Two days after the women’s tennis team finished its most successful season in 12 years, Meghan McMahon ’87 resigned from her position as Yale’s head coach Monday.

She cited her responsibilities to her two young children and her desire to spend more time with them as the motivation behind her decision.

“I hope the team understands,” McMahon said. “I didn’t make the decision because I wanted to leave the team. I made the decision because I had to be with my family.”

McMahon coached the Bulldogs for seven seasons, guiding the team to an 82-52 record. This year’s team finished second in the Ivy League with a 6-1 record. The players were shocked by the announcement but supported and praised their former coach.

“She’s one of the most amazing people I’ve ever met and is the ultimate coach,” Susie Hinker ’02 said. “It’s an enormous loss, not only for the tennis team, but for all of Yale.”

McMahon said she does not know who will replace her, but she is on the search committee for a new coach.

“I promised [the players] I would get them someone competent and caring,” McMahon said. “It won’t be hard because this is one of the best coaching jobs in the country.”

McMahon earned All-Ivy honors three times as a player for the Bulldogs. She was also named Yale’s Most Valuable Player twice.

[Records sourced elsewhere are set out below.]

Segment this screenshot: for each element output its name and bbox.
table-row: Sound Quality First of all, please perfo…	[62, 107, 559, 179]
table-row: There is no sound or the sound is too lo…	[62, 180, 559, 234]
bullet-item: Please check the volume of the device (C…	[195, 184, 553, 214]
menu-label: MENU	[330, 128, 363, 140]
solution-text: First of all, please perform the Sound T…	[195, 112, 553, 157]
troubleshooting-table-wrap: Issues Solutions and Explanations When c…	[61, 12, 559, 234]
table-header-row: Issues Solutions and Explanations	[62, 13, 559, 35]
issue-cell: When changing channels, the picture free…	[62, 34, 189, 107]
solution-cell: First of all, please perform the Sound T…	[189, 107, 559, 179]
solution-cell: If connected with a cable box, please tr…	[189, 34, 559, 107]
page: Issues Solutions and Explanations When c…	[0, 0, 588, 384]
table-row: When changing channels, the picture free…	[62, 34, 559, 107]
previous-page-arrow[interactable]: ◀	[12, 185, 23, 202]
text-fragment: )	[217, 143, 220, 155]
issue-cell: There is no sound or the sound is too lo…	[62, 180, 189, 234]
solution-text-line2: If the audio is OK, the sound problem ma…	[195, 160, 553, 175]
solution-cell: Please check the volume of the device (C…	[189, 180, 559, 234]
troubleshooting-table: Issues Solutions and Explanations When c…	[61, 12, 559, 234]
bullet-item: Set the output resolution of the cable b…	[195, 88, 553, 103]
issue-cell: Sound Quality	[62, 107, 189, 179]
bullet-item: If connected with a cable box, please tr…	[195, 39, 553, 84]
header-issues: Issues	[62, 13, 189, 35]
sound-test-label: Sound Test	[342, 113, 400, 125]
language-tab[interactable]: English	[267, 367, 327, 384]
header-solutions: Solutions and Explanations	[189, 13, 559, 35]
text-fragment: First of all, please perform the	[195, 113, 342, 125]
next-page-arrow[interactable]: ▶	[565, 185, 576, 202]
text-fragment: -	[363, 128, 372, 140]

She came back to New Haven in 1994 to take over the head coaching position at Yale.

McMahon quickly found success, improving the team from 8-8 to 12-6 after two seasons. The team has won 11 or more games each of the past four years.

“Meghan has been probably been the most formative influence on me so far at Yale,” Andrea Goldberg ’02 said. “I have learned more from her about dignity, class, sportsmanship, and how to compete than I have from anyone.”